There is a bill being finalized in the Senate right now, "agreed" to by Harry Reid and to be voted on within a few hours. Supposedly, it contains absolutely no language regarding revenues or taxes in any way. This is actually a couple of agreements in one - there was some brief talk of demands that an extension or permanence of the "Bush Tax Cuts" be added to the bill, but nothing such happened. The spending cuts that apparently everyone agrees are a good idea amount to something like $1.3trillion, with a ceiling increase of about $2.4trillion.

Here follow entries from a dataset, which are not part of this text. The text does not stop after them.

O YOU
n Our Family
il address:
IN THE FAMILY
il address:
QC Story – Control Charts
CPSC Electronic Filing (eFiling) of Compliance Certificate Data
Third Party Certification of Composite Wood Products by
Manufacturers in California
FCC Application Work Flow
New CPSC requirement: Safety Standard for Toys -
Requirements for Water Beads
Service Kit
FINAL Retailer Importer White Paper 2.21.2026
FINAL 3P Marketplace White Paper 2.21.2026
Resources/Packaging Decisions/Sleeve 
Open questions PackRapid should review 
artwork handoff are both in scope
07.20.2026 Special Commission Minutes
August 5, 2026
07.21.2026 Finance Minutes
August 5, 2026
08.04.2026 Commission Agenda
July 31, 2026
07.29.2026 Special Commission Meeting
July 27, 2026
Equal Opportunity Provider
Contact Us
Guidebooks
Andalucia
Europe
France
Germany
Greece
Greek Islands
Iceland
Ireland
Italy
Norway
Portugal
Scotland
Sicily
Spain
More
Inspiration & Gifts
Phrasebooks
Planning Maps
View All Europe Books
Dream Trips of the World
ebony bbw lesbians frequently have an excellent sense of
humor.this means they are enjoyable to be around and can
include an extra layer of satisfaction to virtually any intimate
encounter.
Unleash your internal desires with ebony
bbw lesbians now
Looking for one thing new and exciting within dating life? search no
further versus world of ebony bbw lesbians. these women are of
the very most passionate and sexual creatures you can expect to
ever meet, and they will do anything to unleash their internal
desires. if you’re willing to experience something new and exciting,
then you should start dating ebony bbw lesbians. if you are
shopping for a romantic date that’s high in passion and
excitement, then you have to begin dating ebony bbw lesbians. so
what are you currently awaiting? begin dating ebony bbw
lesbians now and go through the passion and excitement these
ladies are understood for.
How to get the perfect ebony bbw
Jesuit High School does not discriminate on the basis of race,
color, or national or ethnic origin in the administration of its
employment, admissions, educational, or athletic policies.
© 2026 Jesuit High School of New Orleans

It eventually wound up back at no revenues and relatively small spending cuts because the bill would also contain a "trigger mechanism" - it would force the Congress to make some new "Super Congressional Committee", i.e. handpicked closed negotiations with no input from freshman members, to decide on wholesale changes to the tax code, or else a second package of spending cuts, about $3trillion, will automatically take big chunks out of the military and Medicare and a lot of other stuff both Republicans and Democrats do not want to be seen as responsible for. (I think it's a retarded plan in my learned opinion, because there's no guarantee any such plan wouldn't be stymied by the exact same people who still won't be afraid of this brinksmanship, but we'll see.) The Democratic "victory" in all this is the lack of language regarding the Bush Tax Cuts - they come up for reauthorization in December 2012, and would then expire if not extended. Whether Obama wins or loses his reelection, he can just veto any extension and suddenly taxes are "raised" without anyone having to vote to raise them.

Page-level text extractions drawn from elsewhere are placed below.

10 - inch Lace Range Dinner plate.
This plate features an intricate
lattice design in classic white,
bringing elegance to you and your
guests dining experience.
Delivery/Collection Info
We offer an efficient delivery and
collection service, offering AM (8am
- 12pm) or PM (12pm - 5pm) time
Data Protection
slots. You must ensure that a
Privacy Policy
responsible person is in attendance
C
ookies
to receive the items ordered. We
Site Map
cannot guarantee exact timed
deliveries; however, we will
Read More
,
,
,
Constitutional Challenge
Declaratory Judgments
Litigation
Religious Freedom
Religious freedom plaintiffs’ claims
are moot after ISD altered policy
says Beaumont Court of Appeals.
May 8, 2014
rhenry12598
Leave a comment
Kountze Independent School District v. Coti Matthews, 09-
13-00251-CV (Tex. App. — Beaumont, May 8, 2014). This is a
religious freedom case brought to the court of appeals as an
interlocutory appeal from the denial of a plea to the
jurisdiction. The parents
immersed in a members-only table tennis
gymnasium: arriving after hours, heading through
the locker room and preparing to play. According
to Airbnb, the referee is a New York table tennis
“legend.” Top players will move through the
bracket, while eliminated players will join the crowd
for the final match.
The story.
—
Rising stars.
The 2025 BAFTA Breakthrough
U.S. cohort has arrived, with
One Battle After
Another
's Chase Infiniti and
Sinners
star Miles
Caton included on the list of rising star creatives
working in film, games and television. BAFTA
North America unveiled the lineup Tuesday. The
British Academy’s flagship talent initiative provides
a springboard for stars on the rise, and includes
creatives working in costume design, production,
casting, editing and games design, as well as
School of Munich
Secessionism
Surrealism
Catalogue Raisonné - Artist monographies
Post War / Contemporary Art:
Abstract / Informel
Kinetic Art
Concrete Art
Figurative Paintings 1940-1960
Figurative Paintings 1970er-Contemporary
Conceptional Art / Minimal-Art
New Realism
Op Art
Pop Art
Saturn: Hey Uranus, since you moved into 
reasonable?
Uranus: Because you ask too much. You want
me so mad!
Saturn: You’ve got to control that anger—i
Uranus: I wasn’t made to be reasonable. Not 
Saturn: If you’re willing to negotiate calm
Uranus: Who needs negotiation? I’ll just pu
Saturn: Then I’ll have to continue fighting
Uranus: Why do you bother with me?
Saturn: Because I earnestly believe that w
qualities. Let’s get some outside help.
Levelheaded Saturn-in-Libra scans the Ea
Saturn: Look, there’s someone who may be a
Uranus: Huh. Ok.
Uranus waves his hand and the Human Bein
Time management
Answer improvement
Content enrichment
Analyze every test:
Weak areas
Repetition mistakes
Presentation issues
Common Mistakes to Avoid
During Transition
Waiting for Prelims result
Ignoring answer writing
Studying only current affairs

The central point as far as President Obama was ever concerned - that the debt ceiling would be raised enough that this chicken fight wouldn't happen again until 2013 - is supposedly met. Between the ceiling being raised by about $2.4trillion along with the few near-term cuts, this won't be an issue again until after the next election cycle. Not that it won't be a central issue, but at least there won't be another economic time bomb ready to end the world in the middle of campaign season.

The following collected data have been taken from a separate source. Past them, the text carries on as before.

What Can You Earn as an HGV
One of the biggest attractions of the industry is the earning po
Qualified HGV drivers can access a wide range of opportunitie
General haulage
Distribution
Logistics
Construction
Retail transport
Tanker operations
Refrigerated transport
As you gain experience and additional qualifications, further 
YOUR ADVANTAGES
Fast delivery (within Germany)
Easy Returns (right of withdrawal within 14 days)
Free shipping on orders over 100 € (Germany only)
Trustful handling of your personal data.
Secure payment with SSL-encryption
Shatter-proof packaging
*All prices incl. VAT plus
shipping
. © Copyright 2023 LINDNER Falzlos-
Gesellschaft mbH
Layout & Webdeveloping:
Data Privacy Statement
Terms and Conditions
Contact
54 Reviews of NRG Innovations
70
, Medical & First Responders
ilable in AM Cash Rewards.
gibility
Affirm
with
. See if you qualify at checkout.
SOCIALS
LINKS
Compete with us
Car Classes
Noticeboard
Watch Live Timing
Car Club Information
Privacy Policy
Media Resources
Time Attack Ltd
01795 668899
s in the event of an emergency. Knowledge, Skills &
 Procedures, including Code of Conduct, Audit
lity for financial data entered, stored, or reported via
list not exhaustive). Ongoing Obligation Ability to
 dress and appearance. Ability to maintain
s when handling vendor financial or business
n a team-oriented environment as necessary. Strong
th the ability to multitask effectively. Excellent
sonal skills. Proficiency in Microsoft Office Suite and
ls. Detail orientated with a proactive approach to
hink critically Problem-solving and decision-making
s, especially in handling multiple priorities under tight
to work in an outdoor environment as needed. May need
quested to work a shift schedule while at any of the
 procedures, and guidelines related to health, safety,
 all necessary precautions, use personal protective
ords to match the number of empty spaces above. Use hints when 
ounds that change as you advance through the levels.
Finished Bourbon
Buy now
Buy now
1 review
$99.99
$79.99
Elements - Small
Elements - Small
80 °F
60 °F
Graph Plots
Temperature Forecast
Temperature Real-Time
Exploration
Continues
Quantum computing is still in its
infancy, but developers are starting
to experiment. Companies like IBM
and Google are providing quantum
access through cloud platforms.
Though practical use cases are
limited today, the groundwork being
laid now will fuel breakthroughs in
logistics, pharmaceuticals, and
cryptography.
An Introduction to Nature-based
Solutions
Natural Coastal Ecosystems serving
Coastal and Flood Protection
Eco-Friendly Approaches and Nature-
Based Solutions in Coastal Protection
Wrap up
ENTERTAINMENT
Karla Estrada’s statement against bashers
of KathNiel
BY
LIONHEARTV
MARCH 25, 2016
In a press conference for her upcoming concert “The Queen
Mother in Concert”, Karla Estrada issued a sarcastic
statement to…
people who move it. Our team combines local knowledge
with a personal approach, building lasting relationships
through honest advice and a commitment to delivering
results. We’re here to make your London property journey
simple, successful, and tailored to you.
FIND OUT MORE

Not that any of this is truly "agreed" to of course. At 6:30PM Eastern Time, the Senate has not yet voted, and then would be all back to the House again. Both the Democratic and Republican leadership teams are calling everyone they can, because about eighty Tea Partiers have already sworn not to vote for anything, while the "Progressive Caucus" is calling the plan a giftwrapped present for the Republicans (which by any rational measure, it is, which makes even the question of it not passing rather astounding). The "magic number" is if exactly half of each party in the House votes in favor, it'll be enough votes to pass. Place your bets now.